The blood that would first stain Orr's childhood was spilled the year he was twelve. In that autumn, Gregory Orr shot his brother to death in a hunting accident. In this spare and poignant memoir, he tells how this horrific event shaped his life. Against backdrops of the rural Hudson Valley, a remote charity hospital in the jungles of Haiti, and the Deep South of the civil rights era where he marched and bled with other youthful demonstrators, Orr articulates his journey in language as sharp-edged and authentic as the experiences themselves.

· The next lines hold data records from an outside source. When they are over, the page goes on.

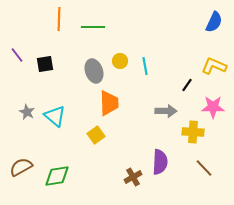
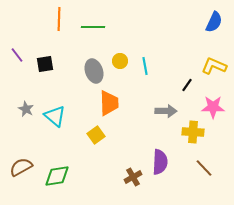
gray star: moved 1 px left, 3 px up
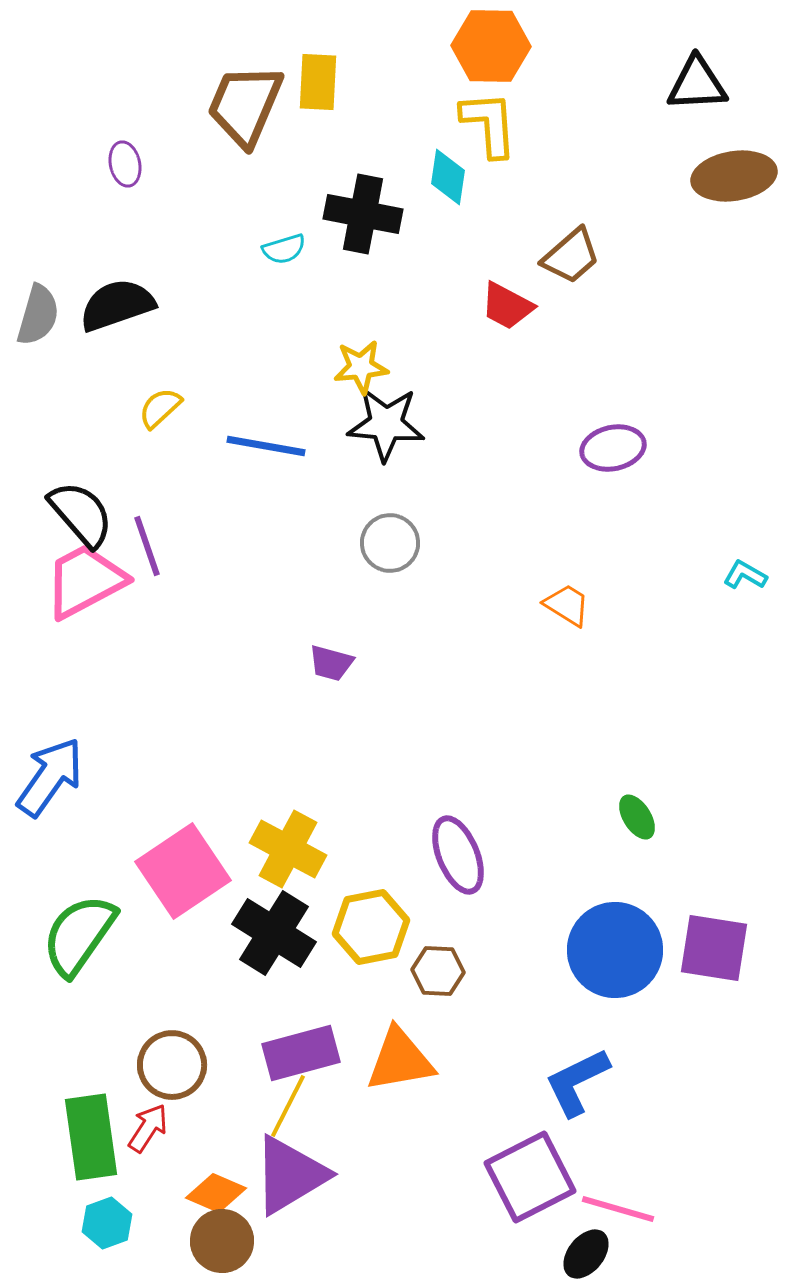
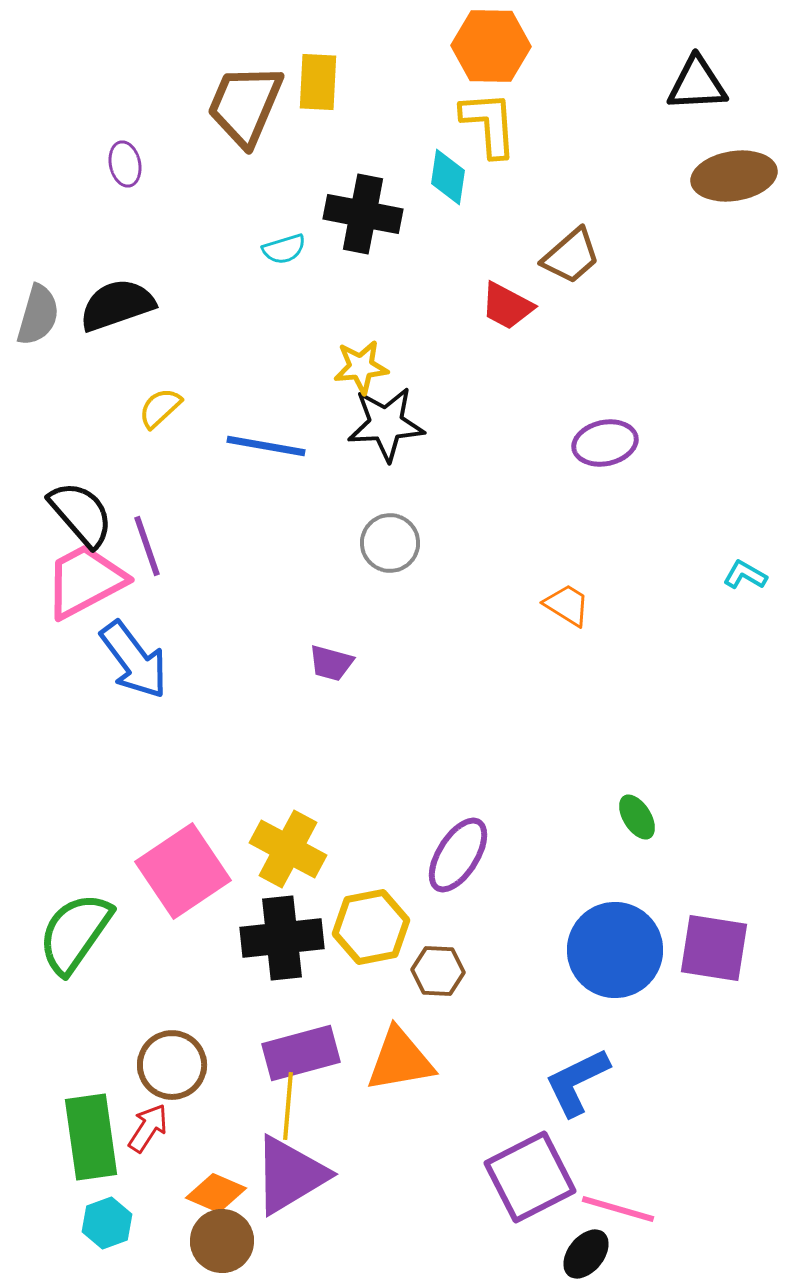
black star at (386, 424): rotated 8 degrees counterclockwise
purple ellipse at (613, 448): moved 8 px left, 5 px up
blue arrow at (50, 777): moved 84 px right, 117 px up; rotated 108 degrees clockwise
purple ellipse at (458, 855): rotated 54 degrees clockwise
black cross at (274, 933): moved 8 px right, 5 px down; rotated 38 degrees counterclockwise
green semicircle at (79, 935): moved 4 px left, 2 px up
yellow line at (288, 1106): rotated 22 degrees counterclockwise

At his brother's funeral he saw "... that death was with us. It was the small white snail of wadded Kleenex my mother kept pressing against her face; it was nibbling holes in her cheek as if it were a leaf." No comfort would come from Orr's beloved though distant mother or his father, a quixotic country doctor addicted to amphetamines. He would have to make sense of life's inchoate forces on his own. Eventually, his experiences would lead him to an unexpected epiphany and a clear answer to one of life's basic questions: How do we find meaning in the face of death?

Synopsis

Filled with the spare and moving language that marks Gregory Orr's most affecting poems, The Blessing explores themes of personal tragedy and atonement, trauma and reconciliation. Orr's ability to give voice to the feelings that are hardest to put into words makes his story unforgettable, mesmerizing reading.


About the Author

Gregory Orr is the critically acclaimed author of eight volumes of poetry, including The Caged Owl: New and Selected Poems, and Poetry as Survival, a book about healing trauma through poetry. Orr teaches at the University of Virginia and edits poetry for the Virginia Quarterly Review. He has published in The New Yorker, Harper's Magazine, Ploughshares, The American Poetry Review, and elsewhere. He has been a Rockefeller Fellow at the Institute for Culture and Violence, and is also a recipient of the National Endowment for the Arts and Gugenheim Fellowships. Orr lives in Charlottesville, Virginia, with his wife and two daughters

 

Publishers Weekly

Orr's gripping chronicle of his troubled boyhood is alternately self-conscious, moving and revelatory. When he was a boy growing up in New York's Hudson River valley, Gregory accidentally shot and killed his younger brother Peter during a hunting excursion with their father, a philandering, amphetamine-addicted country doctor. Now in his fifties, Orr examines the corrosive effect of that loss on his parents' marriage, the divine purpose of such loss, his destiny and the reason for his own survival amid a series of misadventures, which include the family's sudden relocation to rural Haiti and Orr's harrowing participation in civil rights activities in Mississippi in 1965. Upon Orr's return from the Deep South, where he was imprisoned by local authorities, his high school English teacher took him for a walk through the David Smith fields near Lake George. Smith, the great American sculptor who had just died in a car accident, filled the fields in Bolton Landing, N.Y., with gigantic metal sculptures. Orr saw in them images of his own "martyr's cross... alchemized and shining, metamorphosed... into a hundred expressive shapes.... Here was my blessing." And there, a writer was born. Orr's understanding of the tragic events of his life through the prism of art allows him to find serenity and stability (a well-published poet, Orr currently edits the Virginia Quarterly Review). One can only wonder what the next installment of Orr's life will look like on paper, for this one never fails to entertain, mystify and surprise. (Sept.) Forecast: As an independent, Council Oak may not have the resources to mount a major advertising and promotional campaign, other than campus and bookstore readings and an author tour. But strong reviews and word-of-mouth might make the difference in getting this book the attention it deserves. Look for an interview with Orr in a September issue of PW. Copyright 2002 Cahners Business Information.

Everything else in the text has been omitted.